Mark Kenny Chief political correspondent
April 26, 2013
Putting tax offsets on the table: Tony Abbott. Photo: James Brickwood
Major companies face higher costs under a future Coalition government after Tony Abbott signalled introducing his $3.3 billion paid parental leave scheme without fully offsetting company tax cuts.
In the first sign that business might get the downside cost but be forced to wait longer for tax relief as the opposition considers the fiscal situation, Mr Abbott has hinted at uncoupling the two promises.
That could see the top 3200 companies hit with a 1.5 per cent parental levy from say, July 1, 2015, but denied an offsetting business tax cut until a later time.
''Well, my hope - and we can't finalise the fiscal position, we can't finalise the timings of these initiatives until we've seen the pre-election fiscal outlook and I fear that that will be much worse than the government is currently letting on,'' he said in an interview on the ABC's 7.30 program. ''My hope is that we are able to introduce paid parental leave at the same time as we have an offsetting company tax cut.''
However, it is expected that even if a cut is proposed, it would be less than the 1.5 per cent reduction promised in 2010 when the parental scheme was first proposed.

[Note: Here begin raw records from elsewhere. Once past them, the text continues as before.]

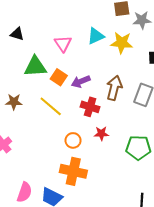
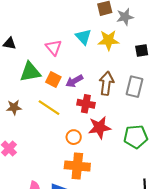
cyan triangle: (96, 36) -> (83, 37), turned -42
red star: (101, 134) -> (99, 127), size x1.6

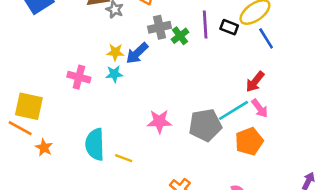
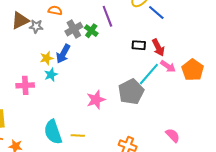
black rectangle: (229, 27) -> (139, 45), moved
red arrow: (255, 82) -> (158, 47), turned -48
orange pentagon: (249, 141) -> (193, 70), moved

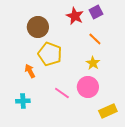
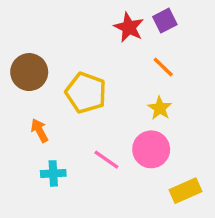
brown circle: (38, 27) -> (29, 72), moved
orange arrow: (30, 71) -> (40, 130), moved
cyan cross: (23, 101) -> (53, 173), moved

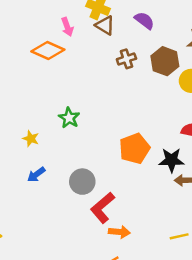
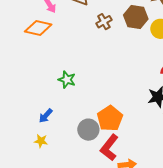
yellow star: (31, 139) -> (41, 141), moved
orange pentagon: (135, 148) -> (110, 118), moved
blue arrow: (36, 175) -> (46, 116), moved

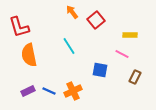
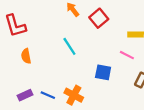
orange semicircle: (29, 55) -> (26, 56), size x0.6
orange cross: (73, 91) -> (74, 95), turned -36

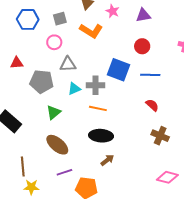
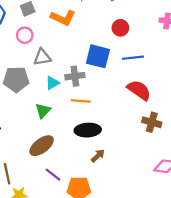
red semicircle: (152, 105) -> (139, 90), size x1.6
green triangle: (53, 112) -> (43, 111), moved
brown ellipse: (57, 145) -> (42, 146), turned -70
purple line: (64, 172) -> (53, 175), turned 63

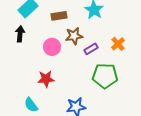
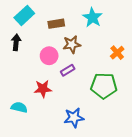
purple rectangle: (91, 49) -> (68, 70), moved
cyan semicircle: (31, 105) -> (19, 107), moved, turned 140

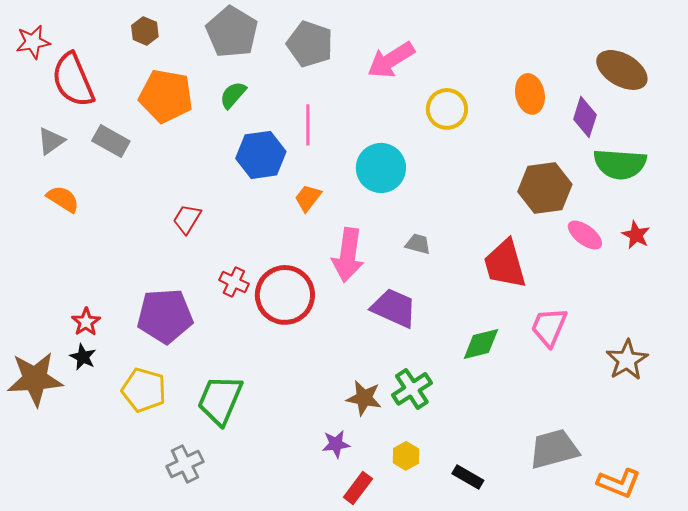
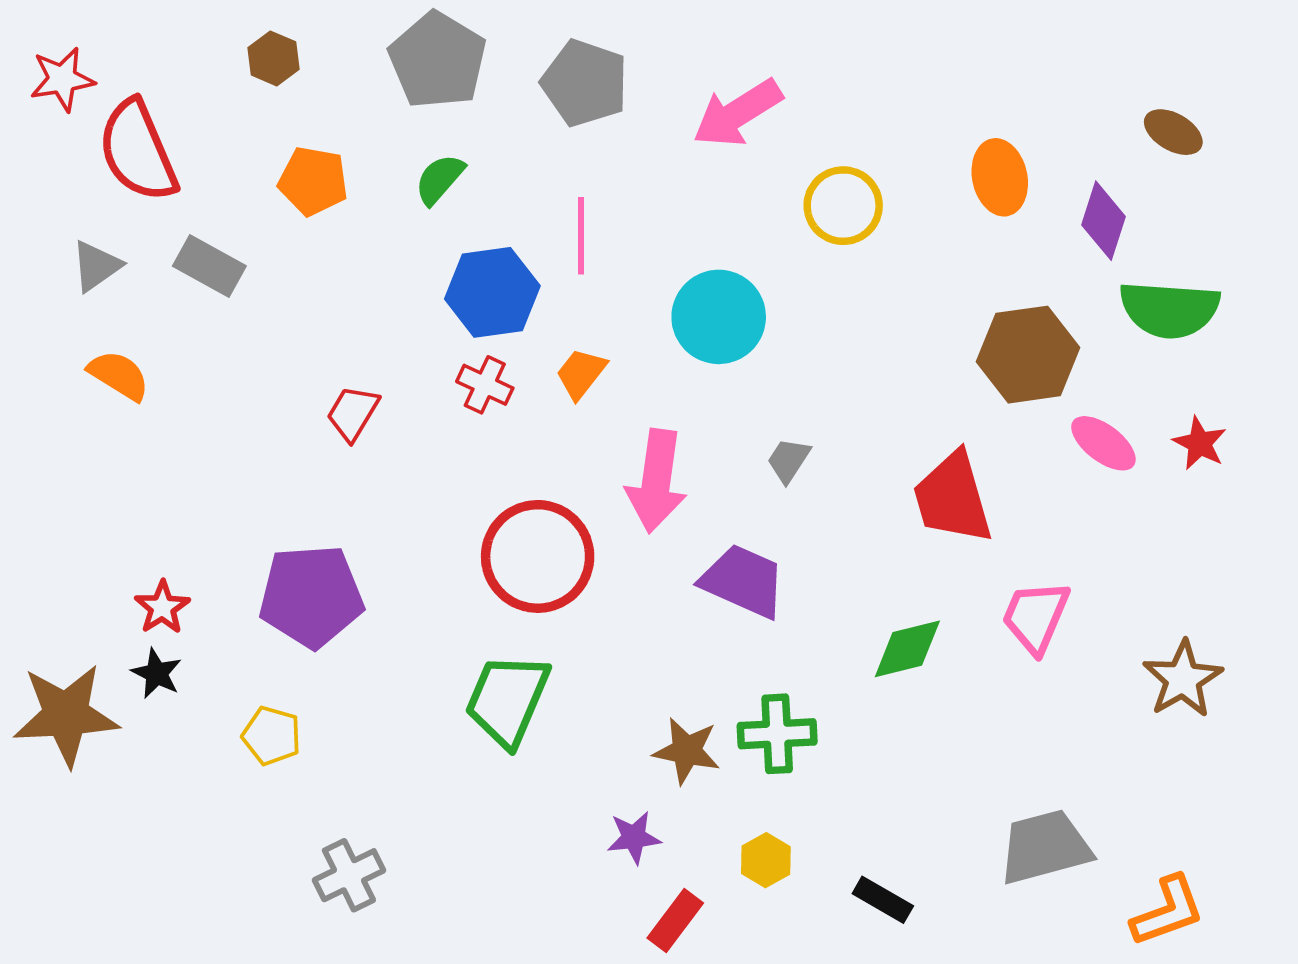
brown ellipse: (622, 70) -> (1173, 132), size x0.6
orange pentagon: (166, 96) -> (313, 181), size x0.7
gray trapezoid: (418, 244) -> (788, 460), turned -72
red cross: (234, 282) -> (485, 385), moved
green cross: (412, 389) -> (777, 734), turned 30
yellow pentagon: (144, 390) -> (272, 736), size x0.7
green trapezoid: (220, 400) -> (507, 700), moved
orange L-shape: (619, 483) -> (1168, 911), turned -42

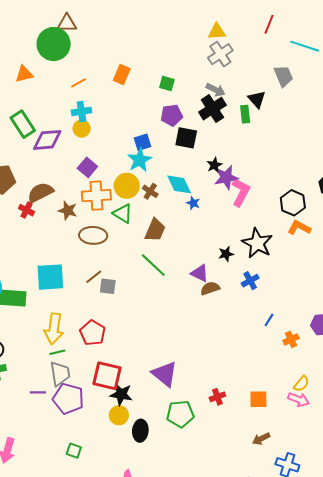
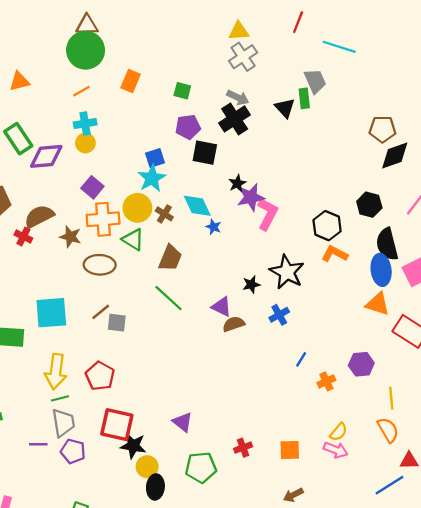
brown triangle: (67, 23) -> (87, 25), moved
green circle: (54, 44) -> (86, 50), moved
green rectangle: (245, 114) -> (304, 98), moved
purple triangle: (165, 374) -> (183, 422), size x0.7
purple pentagon: (68, 399) -> (73, 451), size x0.7
yellow circle: (119, 415) -> (147, 467), moved

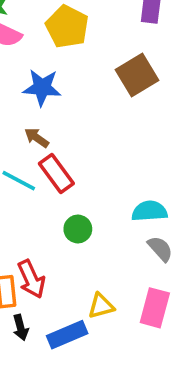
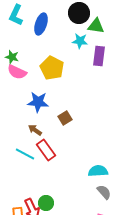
brown square: (137, 75) -> (65, 118), moved, size x0.6
green circle: (78, 229) -> (46, 203), moved

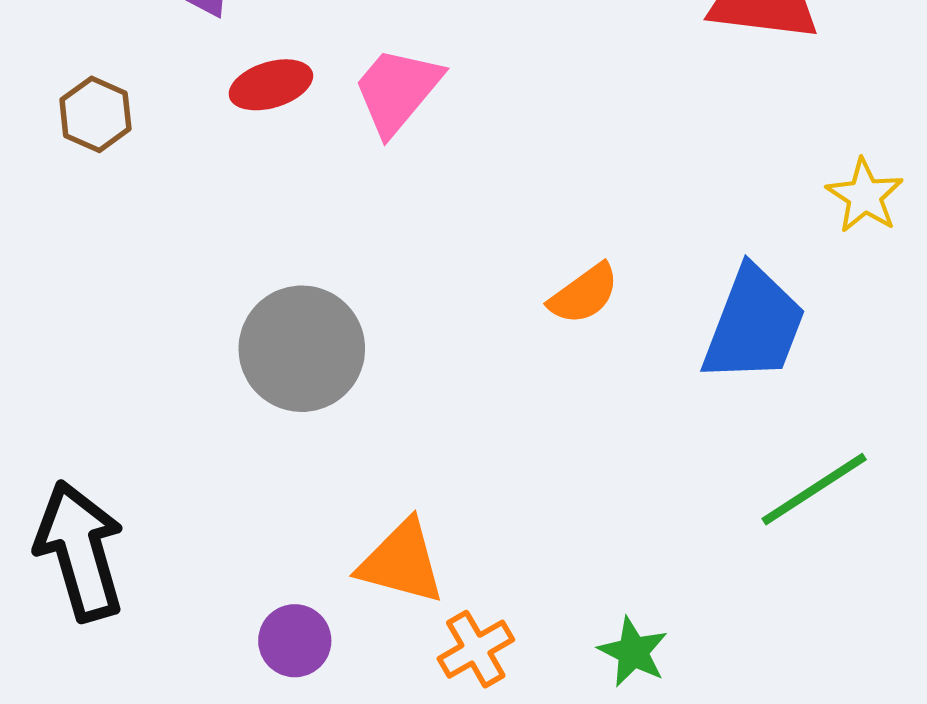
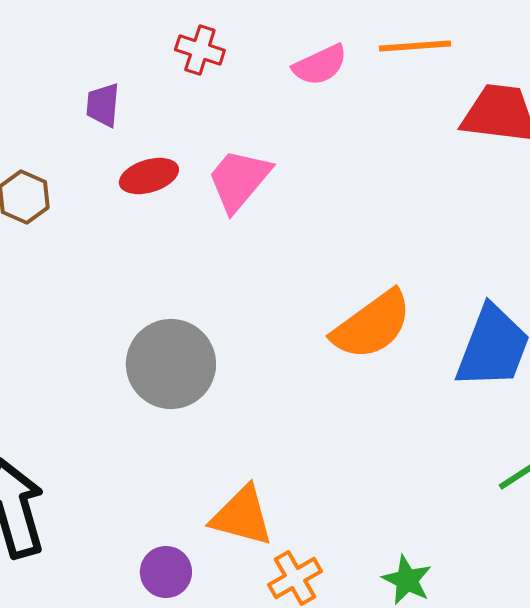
orange semicircle: (584, 294) -> (372, 325), size x1.6

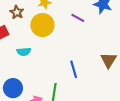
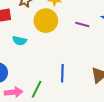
purple line: (78, 18) -> (82, 25), turned -32

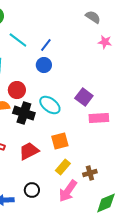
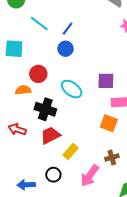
purple square: (84, 97) -> (106, 81), turned -36
black cross: (24, 113) -> (45, 109), moved
orange square: (60, 141) -> (109, 123), moved, turned 36
yellow rectangle: (63, 167) -> (71, 152), moved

His office on Thursday said that nothing had changed and that Mr Abbott remained firmly committed to the parental initiative, albeit with an as-yet unspecified start-up date.
In 2010, it was planned to commence, subject to legislative passage, by July 1 last year.
The latest comments raise the likelihood of the big end of town paying more tax under the Coalition if it finds as expected, that the federal budget is deeper into the red than is stated.
''I know that there are some people who are unhappy about that element of our policy,'' Mr Abbott said of his generous parental leave scheme, which would pay a mother's full salary over a six-month period post-birth, capped at an income of $150,000 a year.
He said it remained an aspiration to deliver modest relief to business but stopped short of guaranteeing it would start at the same time as the parental scheme kicked in.
''What we want to do is have a modest reduction in company tax that will mean that for big businesses, there is no net increase in tax, despite the paid parental leave levy,'' he said.
The equivocation will send shockwaves through the big end of town where the reluctant acceptance of the leave policy had been secured only through the promise of lower company taxes across the board, leaving top corporations at least no worse off.
Mr Abbott argued that assuming the two things were eventually introduced, small business would get ''a company tax cut and a paid parental leave without having to pay the levy''.
Key Nationals MPs and free-market-oriented Liberals have privately criticised the leave policy as a project of Mr Abbott in search of more support from women.
Business groups have slammed the proposal as an impost they cannot afford at a time of a soaring Australian dollar and a softening domestic economy.
The Business Council of Australia has gone on the record saying the policy ''defies commonsense''.
It has also dismissed Mr Abbott's claim that big businesses may find the levy cheaper, because they can scrap their in-house parental leave arrangements.